1

I'd like to use scrapy-splash to fetch both the html and screenshot png of the target page. I need to be able to invoke it programmatically. According to the spashy doc, specifying

endpoint='render.json'

and passing argument

'png': 1

should result in a response object ('scrapy_splash.response.SplashJsonResponse') with a .data attribute that contains decoded JSON data representing a png screenshot of the target page.

When the spider (here named 'search') is invoked with

scrapy crawl search

The result is as expected, with response.data['png'] containing the png data.

However, if it is invoked via scrapy's CrawlerProcess, a different response object is returned: 'scrapy.http.response.html.HtmlResponse'. This object does not have the .data attribute.

Here's the code:

import scrapy
from scrapy.crawler import CrawlerProcess
from scrapy_splash import SplashRequest
import base64

RUN_CRAWLERPROCESS = False

if RUN_CRAWLERPROCESS:
    from crochet import setup
    setup()

class SpiderSearch(scrapy.Spider):
    name = 'search'
    user_agent = 'Mozilla/5.0 (Macintosh; Intel Mac OS X 10_13_3) AppleWebKit/537.36 (KHTML, like Gecko) Chrome/72.0.3626.121 Safari/537.36'

    def start_requests(self):
        urls = ['https://www.google.com/search?q=test', ]
        splash_args = {
            'html': 1,
            'png': 1,
            'width': 1920,
            'wait': 0.5,
            'render_all': 1,
        }
        for url in urls:
            yield SplashRequest(url=url, callback=self.parse, endpoint='render.json', args=splash_args, )
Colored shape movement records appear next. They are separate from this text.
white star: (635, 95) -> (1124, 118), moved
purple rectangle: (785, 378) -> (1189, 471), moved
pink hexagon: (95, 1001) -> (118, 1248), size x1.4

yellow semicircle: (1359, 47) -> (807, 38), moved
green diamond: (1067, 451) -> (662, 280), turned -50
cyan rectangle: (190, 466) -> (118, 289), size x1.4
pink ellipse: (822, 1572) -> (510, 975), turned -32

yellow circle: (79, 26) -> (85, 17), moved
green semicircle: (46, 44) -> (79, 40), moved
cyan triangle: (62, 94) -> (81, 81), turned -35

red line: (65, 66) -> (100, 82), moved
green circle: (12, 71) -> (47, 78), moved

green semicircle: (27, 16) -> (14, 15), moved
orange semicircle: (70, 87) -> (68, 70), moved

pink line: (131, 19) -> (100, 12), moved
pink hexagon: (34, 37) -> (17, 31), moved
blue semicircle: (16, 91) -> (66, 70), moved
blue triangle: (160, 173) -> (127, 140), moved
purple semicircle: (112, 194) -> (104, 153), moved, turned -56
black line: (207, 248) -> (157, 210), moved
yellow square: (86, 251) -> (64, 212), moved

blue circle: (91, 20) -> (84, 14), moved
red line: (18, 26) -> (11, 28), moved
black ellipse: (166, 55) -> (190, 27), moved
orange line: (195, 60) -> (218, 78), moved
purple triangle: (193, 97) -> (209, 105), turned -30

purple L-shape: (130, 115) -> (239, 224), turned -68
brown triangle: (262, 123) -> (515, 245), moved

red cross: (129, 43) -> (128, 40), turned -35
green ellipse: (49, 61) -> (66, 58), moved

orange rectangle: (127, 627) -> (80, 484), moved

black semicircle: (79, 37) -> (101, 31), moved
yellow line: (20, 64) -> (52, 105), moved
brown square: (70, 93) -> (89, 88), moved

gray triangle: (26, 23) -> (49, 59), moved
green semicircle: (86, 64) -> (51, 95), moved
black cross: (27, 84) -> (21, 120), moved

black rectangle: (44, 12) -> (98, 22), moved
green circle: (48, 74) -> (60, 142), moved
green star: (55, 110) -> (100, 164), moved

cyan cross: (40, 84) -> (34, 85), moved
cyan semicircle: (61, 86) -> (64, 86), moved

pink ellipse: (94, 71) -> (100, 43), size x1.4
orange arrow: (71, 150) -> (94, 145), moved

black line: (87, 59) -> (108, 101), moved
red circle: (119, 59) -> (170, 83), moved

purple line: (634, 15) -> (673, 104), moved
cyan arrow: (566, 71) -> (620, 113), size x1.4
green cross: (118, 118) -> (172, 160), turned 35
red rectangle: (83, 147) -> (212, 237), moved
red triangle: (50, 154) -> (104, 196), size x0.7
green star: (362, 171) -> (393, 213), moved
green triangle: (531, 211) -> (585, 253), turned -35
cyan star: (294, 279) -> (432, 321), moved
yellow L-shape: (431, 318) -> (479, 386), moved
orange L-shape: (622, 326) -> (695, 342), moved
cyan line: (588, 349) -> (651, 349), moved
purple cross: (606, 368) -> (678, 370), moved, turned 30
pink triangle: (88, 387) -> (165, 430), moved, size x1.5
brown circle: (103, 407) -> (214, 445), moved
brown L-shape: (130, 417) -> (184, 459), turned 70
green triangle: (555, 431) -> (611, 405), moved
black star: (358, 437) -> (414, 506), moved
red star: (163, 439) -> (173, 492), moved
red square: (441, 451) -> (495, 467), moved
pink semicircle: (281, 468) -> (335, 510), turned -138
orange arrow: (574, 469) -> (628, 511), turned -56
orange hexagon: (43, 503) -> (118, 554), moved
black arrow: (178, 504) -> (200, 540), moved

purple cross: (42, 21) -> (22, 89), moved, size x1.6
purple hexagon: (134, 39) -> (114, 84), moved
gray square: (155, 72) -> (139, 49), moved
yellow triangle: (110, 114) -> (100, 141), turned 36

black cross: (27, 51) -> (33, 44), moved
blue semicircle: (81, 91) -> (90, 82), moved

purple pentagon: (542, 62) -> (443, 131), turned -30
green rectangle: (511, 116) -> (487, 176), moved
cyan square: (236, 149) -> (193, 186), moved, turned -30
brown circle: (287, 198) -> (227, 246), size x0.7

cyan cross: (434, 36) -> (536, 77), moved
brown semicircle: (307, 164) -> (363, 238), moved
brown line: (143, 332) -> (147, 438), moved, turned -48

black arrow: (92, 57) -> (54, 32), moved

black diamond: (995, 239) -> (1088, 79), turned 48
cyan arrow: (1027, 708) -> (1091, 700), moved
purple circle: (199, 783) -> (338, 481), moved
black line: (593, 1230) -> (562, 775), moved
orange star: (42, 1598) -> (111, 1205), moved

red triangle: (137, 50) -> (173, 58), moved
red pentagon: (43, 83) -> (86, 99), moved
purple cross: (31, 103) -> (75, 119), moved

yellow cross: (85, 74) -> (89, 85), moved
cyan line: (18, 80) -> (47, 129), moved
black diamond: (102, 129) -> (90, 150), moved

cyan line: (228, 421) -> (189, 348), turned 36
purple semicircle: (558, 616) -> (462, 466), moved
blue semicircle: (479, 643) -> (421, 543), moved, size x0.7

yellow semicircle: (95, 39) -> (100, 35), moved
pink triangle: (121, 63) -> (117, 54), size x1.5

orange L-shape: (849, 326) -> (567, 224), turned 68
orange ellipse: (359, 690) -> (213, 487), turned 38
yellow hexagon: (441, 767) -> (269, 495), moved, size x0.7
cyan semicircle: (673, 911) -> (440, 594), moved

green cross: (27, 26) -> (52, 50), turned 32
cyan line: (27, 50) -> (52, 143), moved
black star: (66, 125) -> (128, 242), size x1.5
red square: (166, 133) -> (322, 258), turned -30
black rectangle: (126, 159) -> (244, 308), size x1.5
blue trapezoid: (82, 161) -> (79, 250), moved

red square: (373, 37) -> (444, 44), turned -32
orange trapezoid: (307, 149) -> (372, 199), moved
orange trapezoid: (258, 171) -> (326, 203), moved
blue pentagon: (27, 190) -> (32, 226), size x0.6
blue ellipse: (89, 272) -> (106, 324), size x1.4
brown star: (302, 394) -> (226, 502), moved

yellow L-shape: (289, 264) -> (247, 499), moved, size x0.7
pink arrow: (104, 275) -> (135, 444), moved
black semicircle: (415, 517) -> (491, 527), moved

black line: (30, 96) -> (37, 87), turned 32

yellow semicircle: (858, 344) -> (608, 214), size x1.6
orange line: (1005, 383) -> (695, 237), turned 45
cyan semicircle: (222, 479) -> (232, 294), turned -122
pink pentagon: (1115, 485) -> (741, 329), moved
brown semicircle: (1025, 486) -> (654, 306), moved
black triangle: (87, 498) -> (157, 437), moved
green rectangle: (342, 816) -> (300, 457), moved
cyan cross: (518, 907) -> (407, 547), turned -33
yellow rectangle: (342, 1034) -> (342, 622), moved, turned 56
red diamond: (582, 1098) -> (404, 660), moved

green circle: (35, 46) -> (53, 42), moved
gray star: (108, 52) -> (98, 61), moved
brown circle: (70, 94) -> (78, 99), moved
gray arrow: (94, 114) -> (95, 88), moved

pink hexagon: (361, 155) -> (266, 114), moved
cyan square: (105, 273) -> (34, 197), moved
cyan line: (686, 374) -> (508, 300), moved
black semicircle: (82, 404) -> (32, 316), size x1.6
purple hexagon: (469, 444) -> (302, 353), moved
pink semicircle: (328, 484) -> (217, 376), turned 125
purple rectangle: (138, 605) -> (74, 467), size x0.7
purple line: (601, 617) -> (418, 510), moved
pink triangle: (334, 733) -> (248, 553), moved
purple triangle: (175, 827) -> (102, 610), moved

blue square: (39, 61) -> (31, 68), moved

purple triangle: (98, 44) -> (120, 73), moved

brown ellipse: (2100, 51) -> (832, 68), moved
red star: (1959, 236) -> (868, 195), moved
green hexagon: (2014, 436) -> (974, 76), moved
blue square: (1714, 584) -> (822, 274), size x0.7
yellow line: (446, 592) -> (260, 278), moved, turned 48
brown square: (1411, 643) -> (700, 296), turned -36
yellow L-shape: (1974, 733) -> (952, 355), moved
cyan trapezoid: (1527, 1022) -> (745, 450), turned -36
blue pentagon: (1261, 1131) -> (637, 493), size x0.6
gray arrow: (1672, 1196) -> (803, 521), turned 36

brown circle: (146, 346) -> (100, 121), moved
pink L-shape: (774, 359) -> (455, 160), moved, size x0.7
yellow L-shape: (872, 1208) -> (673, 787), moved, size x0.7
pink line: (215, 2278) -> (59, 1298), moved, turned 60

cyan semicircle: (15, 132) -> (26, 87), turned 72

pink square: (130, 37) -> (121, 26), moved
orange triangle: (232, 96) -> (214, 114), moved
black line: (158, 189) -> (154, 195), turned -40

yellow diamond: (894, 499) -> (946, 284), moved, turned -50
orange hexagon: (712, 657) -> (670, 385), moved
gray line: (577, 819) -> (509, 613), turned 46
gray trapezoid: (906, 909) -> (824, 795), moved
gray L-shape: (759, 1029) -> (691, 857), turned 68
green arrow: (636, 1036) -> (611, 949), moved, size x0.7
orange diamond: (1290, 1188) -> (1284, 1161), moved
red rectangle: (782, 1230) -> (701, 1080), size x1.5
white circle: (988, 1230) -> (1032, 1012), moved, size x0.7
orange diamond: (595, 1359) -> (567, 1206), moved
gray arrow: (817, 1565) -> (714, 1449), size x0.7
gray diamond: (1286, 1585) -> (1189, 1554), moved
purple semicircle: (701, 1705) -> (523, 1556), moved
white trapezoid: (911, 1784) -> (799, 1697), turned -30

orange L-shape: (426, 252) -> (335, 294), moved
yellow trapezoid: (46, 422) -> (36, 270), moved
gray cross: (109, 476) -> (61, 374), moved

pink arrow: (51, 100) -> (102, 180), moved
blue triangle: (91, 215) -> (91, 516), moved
    def parse(self, response):
        print(type(response))
        for result in response.xpath('//div[@class="r"]'): 
            url = str(result.xpath('./a/@href').extract_first())
            yield {
                'url': url
            }

        png_bytes = base64.b64decode(response.data['png'])
        with open('google_results.png', 'wb') as f:
            f.write(png_bytes)

        splash_args = {
            'html': 1,
            'png': 1,
            'width': 1920,
            'wait': 2,
            'render_all': 1,
            'html5_media': 1,
        }
        # cue the subsequent url to be fetched (self.parse_result omitted here for brevity)
        yield SplashRequest(url=url, callback=self.parse_result, endpoint='render.json', args=splash_args)

if RUN_CRAWLERPROCESS:
    runner = CrawlerProcess({'Mozilla/5.0 (Macintosh; Intel Mac OS X 10_13_3) AppleWebKit/537.36 (KHTML, like Gecko) Chrome/72.0.3626.121 Safari/537.36'})
    #d = runner.crawl(SpiderSearch)
    #d.addBoth(lambda _: reactor.stop())
    #reactor.run()
    runner.crawl(SpiderSearch)
    runner.start()

Restating:

RUN_CRAWLERPROCESS = False 

and invoking by

scrapy crawl search

response is type

class 'scrapy_splash.response.SplashJsonResponse'

But setting

RUN_CRAWLERPROCESS = True 

and running the script with CrawlerProcess results in response of type

class 'scrapy.http.response.html.HtmlResponse'

(p.s. I had some trouble with ReactorNotRestartable, so adopted crochet as decribed in this post, which seems to have fixed the problem. I confess I don't understand why, but assume it is unrelated...)

Any thoughts on how to debug this?

user2081488
  • 19
  • 1
  • 2

1 Answers1

1

If you're running this code as a standalone script the settings module will never be loaded and your crawler will not know about the Splashy middleware (which is what's adding the .data attribute you're referencing in .parse).

You can load these settings within your script by calling get_project_settings and passing the result to your Crawler:

from scrapy.utils.project import get_project_settings

# ...

project_settings = get_project_settings()


process = CrawlerProcess(project_settings)
Anthony E
  • 11,072
  • 2
  • 24
  • 44